Write out the data below exactly as given, without any of its pictures.
*** Opening Supplied material ***
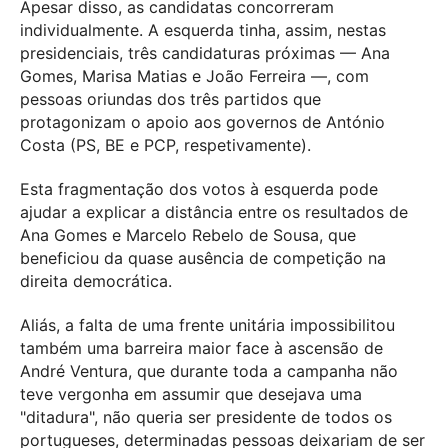
Apesar disso, as candidatas concorreram
individualmente. A esquerda tinha, assim, nestas
presidenciais, três candidaturas próximas — Ana
Gomes, Marisa Matias e João Ferreira —, com
pessoas oriundas dos três partidos que
protagonizam o apoio aos governos de António
Costa (PS, BE e PCP, respetivamente).
Esta fragmentação dos votos à esquerda pode
ajudar a explicar a distância entre os resultados de
Ana Gomes e Marcelo Rebelo de Sousa, que
beneficiou da quase ausência de competição na
direita democrática.
Aliás, a falta de uma frente unitária impossibilitou
também uma barreira maior face à ascensão de
André Ventura, que durante toda a campanha não
teve vergonha em assumir que desejava uma
"ditadura", não queria ser presidente de todos os
portugueses, determinadas pessoas deixariam de ser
*** Closing Supplied material ***
# Answer box:
Apesar disso, as candidatas concorreram
individualmente. A esquerda tinha, assim, nestas
presidenciais, três candidaturas próximas — Ana
Gomes, Marisa Matias e João Ferreira —, com
pessoas oriundas dos três partidos que
protagonizam o apoio aos governos de António
Costa (PS, BE e PCP, respetivamente).
Esta fragmentação dos votos à esquerda pode
ajudar a explicar a distância entre os resultados de
Ana Gomes e Marcelo Rebelo de Sousa, que
beneficiou da quase ausência de competição na
direita democrática.
Aliás, a falta de uma frente unitária impossibilitou
também uma barreira maior face à ascensão de
André Ventura, que durante toda a campanha não
teve vergonha em assumir que desejava uma
"ditadura", não queria ser presidente de todos os
portugueses, determinadas pessoas deixariam de ser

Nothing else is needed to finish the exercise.